> **TASK DESCRIPTION**: Once the images are removed, set down everything else in the listing below exactly.

> **RECORDED DATA**:
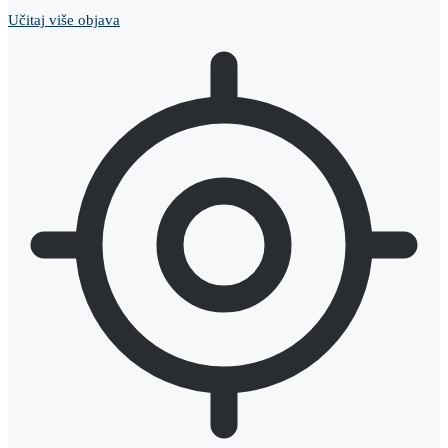
Učitaj više objava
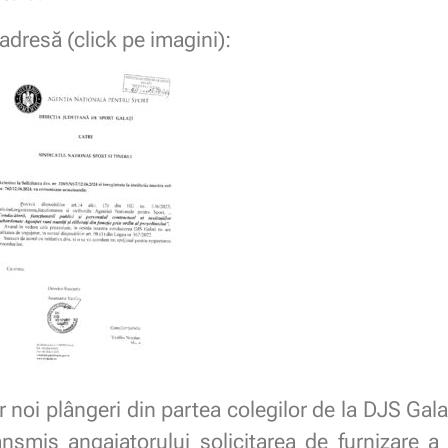
adresă (click pe imagini):
or noi plângeri din partea colegilor de la DJS Gala
nsmis angajatorului solicitarea de furnizare a 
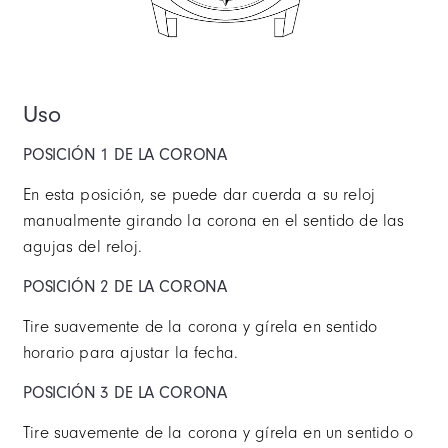
Uso
POSICIÓN 1 DE LA CORONA
En esta posición, se puede dar cuerda a su reloj
manualmente girando la corona en el sentido de las
agujas del reloj.
POSICIÓN 2 DE LA CORONA
Tire suavemente de la corona y gírela en sentido
horario para ajustar la fecha.
POSICIÓN 3 DE LA CORONA
Tire suavemente de la corona y gírela en un sentido o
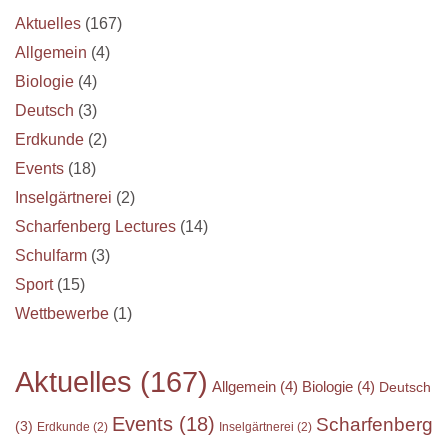
Aktuelles
(167)
Allgemein
(4)
Biologie
(4)
Deutsch
(3)
Erdkunde
(2)
Events
(18)
Inselgärtnerei
(2)
Scharfenberg Lectures
(14)
Schulfarm
(3)
Sport
(15)
Wettbewerbe
(1)
Aktuelles
(167)
Allgemein
(4)
Biologie
(4)
Deutsch
Events
(18)
Scharfenberg
(3)
Erdkunde
(2)
Inselgärtnerei
(2)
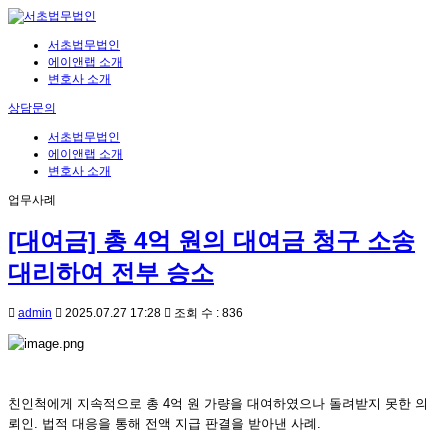
서초법무법인
에이앤랩 소개
변호사 소개
상담문의
서초법무법인
에이앤랩 소개
변호사 소개
업무사례
[대여금] 총 4억 원의 대여금 청구 소송
대리하여 전부 승소
admin
2025.07.27 17:28
조회 수 : 836
친인척에게 지속적으로 총 4억 원 가량을 대여하였으나 돌려받지 못한 의
뢰인. 법적 대응을 통해 전액 지급 판결을 받아낸 사례.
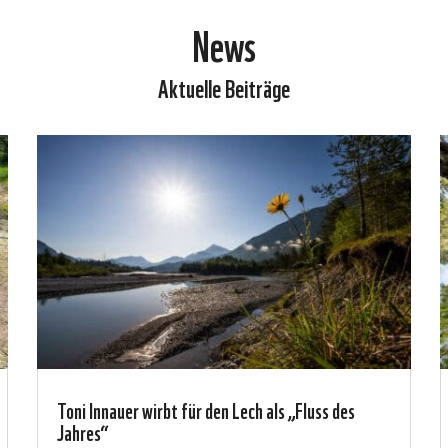
News
Aktuelle Beiträge
Toni Innauer wirbt für den Lech als „Fluss des
Jahres“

> **THE COMPLETED TASK**:
Učitaj više objava
adresă (click pe imagini):
or noi plângeri din partea colegilor de la DJS Gala
nsmis angajatorului solicitarea de furnizare a 
Uso
POSICIÓN 1 DE LA CORONA
En esta posición, se puede dar cuerda a su reloj
manualmente girando la corona en el sentido de las
agujas del reloj.
POSICIÓN 2 DE LA CORONA
Tire suavemente de la corona y gírela en sentido
horario para ajustar la fecha.
POSICIÓN 3 DE LA CORONA
Tire suavemente de la corona y gírela en un sentido o
Aktuelles
(167)
Allgemein
(4)
Biologie
(4)
Deutsch
(3)
Erdkunde
(2)
Events
(18)
Inselgärtnerei
(2)
Scharfenberg Lectures
(14)
Schulfarm
(3)
Sport
(15)
Wettbewerbe
(1)
Aktuelles
(167)
Allgemein
(4)
Biologie
(4)
Deutsch
Events
(18)
Scharfenberg
(3)
Erdkunde
(2)
Inselgärtnerei
(2)
서초법무법인
에이앤랩 소개
변호사 소개
상담문의
서초법무법인
에이앤랩 소개
변호사 소개
업무사례
[대여금] 총 4억 원의 대여금 청구 소송
대리하여 전부 승소
admin
2025.07.27 17:28
조회 수 : 836
친인척에게 지속적으로 총 4억 원 가량을 대여하였으나 돌려받지 못한 의
뢰인. 법적 대응을 통해 전액 지급 판결을 받아낸 사례.
News
Aktuelle Beiträge
Toni Innauer wirbt für den Lech als „Fluss des
Jahres“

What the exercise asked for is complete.